### WHAT TO PRODUCE
Could you set down exactly the lines in the records below between the line holding "노인에서 빈혈은 암의 징후인가?" and the line holding "нем доступны множество", inclusive?

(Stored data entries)

----

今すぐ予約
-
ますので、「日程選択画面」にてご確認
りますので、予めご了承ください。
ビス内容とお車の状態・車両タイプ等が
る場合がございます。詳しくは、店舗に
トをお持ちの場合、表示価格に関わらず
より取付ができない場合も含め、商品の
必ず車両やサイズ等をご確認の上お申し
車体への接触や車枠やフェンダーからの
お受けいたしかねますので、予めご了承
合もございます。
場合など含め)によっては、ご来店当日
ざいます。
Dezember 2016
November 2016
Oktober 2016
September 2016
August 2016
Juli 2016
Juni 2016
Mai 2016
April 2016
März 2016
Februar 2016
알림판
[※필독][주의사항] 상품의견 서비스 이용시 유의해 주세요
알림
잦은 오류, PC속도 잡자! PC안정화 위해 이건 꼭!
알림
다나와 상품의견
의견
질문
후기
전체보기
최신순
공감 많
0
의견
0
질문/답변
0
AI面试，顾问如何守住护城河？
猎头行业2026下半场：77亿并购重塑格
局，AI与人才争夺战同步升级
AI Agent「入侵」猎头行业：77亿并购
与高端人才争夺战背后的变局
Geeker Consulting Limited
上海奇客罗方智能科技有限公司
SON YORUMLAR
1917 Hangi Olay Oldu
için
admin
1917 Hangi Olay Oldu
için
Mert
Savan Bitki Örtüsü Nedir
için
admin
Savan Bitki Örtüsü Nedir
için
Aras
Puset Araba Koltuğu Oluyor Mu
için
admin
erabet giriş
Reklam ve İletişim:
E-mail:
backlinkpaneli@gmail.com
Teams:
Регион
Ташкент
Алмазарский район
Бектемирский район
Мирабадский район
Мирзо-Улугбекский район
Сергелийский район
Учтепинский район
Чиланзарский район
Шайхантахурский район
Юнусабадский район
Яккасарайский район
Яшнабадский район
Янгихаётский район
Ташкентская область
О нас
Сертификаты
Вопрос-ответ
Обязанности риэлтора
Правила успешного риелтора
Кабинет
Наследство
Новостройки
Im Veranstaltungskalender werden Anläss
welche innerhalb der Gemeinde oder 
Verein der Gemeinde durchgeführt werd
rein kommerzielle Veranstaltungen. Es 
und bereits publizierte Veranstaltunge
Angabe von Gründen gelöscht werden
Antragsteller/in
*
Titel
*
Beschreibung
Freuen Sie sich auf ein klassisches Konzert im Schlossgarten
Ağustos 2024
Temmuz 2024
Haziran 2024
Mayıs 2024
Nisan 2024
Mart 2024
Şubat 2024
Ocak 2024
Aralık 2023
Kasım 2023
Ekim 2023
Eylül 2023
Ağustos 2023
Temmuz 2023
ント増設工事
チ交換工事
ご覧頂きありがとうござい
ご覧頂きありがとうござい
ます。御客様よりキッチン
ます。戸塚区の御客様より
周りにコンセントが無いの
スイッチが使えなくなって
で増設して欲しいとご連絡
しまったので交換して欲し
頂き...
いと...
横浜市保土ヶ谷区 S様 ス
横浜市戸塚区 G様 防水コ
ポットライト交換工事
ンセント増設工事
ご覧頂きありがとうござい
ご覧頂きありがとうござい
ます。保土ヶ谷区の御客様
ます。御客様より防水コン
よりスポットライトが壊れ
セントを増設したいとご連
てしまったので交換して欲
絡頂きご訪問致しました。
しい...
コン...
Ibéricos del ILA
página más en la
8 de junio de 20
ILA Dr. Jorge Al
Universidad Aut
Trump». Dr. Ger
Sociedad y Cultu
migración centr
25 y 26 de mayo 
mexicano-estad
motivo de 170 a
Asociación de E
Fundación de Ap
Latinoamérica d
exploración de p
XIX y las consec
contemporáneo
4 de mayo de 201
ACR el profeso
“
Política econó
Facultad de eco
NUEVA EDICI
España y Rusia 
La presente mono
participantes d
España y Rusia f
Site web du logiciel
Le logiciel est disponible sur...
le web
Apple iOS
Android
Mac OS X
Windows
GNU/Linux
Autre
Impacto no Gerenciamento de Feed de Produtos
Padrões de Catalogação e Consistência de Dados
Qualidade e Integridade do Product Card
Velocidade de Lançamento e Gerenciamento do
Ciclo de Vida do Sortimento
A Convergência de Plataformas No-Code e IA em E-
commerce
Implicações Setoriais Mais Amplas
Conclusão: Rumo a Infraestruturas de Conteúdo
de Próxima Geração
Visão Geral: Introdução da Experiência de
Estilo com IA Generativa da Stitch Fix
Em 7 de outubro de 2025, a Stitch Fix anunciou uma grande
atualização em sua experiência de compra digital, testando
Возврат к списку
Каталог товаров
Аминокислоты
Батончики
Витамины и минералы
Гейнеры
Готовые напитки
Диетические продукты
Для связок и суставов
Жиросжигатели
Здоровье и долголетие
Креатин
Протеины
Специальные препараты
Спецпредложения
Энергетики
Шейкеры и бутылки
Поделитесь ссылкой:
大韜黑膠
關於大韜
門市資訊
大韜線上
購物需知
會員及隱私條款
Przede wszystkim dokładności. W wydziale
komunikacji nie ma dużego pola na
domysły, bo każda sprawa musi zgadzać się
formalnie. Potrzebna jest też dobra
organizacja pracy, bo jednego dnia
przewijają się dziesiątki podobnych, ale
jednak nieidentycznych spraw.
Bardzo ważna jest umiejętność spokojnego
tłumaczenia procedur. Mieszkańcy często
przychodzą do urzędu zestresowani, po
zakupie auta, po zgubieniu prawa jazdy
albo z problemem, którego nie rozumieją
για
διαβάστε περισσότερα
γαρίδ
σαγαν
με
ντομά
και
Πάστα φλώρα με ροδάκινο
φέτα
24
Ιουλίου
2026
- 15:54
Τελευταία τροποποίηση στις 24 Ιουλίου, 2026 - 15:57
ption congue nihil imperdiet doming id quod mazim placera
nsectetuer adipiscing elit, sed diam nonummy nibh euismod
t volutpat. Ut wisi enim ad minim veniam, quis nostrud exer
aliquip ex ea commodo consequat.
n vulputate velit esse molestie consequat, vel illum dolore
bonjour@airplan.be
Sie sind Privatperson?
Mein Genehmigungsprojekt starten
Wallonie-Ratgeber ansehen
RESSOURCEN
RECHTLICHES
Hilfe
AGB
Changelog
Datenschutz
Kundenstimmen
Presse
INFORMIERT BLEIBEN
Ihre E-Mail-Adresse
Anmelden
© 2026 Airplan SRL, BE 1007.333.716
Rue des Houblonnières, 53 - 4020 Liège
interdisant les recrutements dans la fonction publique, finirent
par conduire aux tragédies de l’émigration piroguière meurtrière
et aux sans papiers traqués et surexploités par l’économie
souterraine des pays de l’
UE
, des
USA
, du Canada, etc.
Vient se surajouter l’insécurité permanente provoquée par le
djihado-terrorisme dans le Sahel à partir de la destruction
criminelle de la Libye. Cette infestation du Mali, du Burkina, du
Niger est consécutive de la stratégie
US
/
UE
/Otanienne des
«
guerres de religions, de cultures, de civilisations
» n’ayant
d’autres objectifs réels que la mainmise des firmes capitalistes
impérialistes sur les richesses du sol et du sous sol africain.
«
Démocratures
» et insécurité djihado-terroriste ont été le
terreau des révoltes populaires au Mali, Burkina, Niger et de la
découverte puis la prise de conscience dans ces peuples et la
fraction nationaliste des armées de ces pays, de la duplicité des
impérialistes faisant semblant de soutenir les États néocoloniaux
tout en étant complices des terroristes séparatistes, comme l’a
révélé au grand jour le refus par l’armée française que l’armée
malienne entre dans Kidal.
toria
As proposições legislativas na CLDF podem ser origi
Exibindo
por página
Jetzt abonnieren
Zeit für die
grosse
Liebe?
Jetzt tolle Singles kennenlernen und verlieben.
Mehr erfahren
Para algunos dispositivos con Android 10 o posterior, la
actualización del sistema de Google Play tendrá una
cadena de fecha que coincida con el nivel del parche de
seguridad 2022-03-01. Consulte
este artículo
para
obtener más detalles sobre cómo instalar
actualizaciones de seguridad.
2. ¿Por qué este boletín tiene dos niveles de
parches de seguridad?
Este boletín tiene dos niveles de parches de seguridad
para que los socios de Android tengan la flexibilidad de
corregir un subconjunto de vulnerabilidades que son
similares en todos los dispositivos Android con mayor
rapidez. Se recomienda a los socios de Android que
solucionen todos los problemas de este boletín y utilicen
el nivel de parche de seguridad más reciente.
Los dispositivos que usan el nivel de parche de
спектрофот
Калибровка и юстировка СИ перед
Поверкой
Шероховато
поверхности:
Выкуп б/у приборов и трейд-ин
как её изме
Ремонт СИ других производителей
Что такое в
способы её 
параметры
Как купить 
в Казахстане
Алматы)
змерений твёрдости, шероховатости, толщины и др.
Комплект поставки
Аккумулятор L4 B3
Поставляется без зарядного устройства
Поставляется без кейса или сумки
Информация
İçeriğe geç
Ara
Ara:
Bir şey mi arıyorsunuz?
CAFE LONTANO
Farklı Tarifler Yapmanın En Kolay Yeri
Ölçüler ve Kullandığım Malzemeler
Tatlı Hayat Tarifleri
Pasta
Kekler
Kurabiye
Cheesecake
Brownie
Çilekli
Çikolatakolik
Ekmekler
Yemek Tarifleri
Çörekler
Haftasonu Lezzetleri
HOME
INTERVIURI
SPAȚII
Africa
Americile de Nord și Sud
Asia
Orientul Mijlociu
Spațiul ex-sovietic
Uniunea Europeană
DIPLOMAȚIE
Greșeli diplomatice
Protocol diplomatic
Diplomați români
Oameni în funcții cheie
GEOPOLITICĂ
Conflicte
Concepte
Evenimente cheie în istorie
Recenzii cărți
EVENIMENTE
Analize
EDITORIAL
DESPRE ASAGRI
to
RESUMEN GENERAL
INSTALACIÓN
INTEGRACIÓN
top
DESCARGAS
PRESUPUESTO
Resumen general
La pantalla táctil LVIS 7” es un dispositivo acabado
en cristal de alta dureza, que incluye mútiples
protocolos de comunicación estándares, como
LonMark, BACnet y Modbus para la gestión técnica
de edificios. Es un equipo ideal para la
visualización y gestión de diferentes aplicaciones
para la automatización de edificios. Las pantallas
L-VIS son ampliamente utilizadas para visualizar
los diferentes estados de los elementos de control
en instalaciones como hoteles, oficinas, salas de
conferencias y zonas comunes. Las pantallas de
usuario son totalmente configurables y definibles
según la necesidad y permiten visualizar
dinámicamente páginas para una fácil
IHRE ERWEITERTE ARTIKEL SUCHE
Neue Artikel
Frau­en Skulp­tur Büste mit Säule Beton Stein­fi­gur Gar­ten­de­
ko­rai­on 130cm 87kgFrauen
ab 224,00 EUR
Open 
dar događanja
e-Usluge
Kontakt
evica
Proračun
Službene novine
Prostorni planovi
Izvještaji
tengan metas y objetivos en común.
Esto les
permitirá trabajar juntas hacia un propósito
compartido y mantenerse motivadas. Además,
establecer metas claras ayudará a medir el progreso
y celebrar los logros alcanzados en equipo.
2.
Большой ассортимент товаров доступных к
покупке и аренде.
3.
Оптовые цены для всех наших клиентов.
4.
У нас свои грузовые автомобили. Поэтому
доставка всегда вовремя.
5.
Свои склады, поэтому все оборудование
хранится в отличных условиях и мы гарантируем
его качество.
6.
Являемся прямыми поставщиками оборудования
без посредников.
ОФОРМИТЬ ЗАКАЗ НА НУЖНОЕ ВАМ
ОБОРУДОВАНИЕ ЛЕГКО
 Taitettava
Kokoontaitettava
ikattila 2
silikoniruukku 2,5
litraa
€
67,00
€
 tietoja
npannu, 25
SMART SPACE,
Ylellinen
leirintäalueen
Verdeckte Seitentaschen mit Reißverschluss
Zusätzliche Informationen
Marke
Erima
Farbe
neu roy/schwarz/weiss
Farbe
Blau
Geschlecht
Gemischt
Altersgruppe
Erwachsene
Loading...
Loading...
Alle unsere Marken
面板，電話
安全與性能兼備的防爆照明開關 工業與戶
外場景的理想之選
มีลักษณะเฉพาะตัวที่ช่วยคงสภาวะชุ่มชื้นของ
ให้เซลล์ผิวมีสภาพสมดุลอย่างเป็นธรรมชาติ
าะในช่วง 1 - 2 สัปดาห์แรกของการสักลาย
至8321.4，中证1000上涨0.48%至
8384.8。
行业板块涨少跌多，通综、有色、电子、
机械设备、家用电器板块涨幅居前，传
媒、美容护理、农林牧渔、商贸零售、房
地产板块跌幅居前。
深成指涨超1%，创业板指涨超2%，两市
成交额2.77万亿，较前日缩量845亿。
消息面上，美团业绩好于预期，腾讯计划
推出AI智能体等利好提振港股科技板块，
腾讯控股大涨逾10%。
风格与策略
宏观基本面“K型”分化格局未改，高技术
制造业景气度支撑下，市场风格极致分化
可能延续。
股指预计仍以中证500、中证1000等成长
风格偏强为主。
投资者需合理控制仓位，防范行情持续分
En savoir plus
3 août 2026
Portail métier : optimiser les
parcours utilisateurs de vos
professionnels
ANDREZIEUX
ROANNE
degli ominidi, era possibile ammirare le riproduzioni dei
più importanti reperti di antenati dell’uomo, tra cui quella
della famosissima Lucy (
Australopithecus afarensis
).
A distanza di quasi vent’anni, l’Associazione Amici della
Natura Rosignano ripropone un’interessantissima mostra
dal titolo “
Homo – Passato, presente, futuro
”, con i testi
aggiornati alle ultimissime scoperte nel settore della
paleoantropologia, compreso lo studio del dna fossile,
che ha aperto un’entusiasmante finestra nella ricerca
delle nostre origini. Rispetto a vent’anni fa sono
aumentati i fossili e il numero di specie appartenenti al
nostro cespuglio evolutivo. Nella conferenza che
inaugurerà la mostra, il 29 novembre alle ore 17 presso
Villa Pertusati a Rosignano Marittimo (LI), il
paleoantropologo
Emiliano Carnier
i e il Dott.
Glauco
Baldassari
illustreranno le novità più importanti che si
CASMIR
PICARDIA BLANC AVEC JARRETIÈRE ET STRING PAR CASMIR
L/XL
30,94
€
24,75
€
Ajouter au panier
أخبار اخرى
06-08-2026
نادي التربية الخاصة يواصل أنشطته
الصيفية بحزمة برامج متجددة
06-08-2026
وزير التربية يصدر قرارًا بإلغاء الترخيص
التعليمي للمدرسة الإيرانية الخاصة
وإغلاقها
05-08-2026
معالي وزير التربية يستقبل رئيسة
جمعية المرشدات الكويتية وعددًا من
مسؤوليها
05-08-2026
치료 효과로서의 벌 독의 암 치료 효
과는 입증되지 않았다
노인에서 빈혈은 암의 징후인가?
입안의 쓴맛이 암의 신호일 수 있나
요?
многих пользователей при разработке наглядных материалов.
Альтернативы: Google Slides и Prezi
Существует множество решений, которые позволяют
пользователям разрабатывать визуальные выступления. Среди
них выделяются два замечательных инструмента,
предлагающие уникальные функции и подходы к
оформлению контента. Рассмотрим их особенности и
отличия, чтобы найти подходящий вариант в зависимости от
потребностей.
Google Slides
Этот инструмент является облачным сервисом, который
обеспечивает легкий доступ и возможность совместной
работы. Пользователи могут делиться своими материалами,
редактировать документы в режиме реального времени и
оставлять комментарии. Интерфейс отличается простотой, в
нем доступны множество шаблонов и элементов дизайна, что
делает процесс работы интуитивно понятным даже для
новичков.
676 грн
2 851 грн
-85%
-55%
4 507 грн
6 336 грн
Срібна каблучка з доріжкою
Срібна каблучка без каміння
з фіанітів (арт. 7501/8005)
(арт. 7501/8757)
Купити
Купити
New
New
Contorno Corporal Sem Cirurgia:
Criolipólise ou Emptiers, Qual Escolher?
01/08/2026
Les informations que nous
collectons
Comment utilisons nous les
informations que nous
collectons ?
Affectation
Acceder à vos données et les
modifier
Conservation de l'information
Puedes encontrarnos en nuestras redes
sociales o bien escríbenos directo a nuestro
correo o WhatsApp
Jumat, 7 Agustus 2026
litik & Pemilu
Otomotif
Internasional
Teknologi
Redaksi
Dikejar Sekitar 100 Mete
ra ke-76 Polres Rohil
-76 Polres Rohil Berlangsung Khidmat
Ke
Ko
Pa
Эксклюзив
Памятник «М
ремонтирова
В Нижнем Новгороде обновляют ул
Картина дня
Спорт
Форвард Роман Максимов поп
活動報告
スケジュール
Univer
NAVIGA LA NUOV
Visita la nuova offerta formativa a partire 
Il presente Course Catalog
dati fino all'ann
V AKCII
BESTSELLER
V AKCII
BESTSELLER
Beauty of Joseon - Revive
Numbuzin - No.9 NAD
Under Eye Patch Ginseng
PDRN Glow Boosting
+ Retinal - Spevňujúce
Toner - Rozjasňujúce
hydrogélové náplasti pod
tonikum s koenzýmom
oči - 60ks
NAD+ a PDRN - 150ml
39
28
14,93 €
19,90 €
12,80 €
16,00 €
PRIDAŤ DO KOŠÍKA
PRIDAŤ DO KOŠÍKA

----

### FINAL ANSWER
노인에서 빈혈은 암의 징후인가?
입안의 쓴맛이 암의 신호일 수 있나
요?
многих пользователей при разработке наглядных материалов.
Альтернативы: Google Slides и Prezi
Существует множество решений, которые позволяют
пользователям разрабатывать визуальные выступления. Среди
них выделяются два замечательных инструмента,
предлагающие уникальные функции и подходы к
оформлению контента. Рассмотрим их особенности и
отличия, чтобы найти подходящий вариант в зависимости от
потребностей.
Google Slides
Этот инструмент является облачным сервисом, который
обеспечивает легкий доступ и возможность совместной
работы. Пользователи могут делиться своими материалами,
редактировать документы в режиме реального времени и
оставлять комментарии. Интерфейс отличается простотой, в
нем доступны множество шаблонов и элементов дизайна, что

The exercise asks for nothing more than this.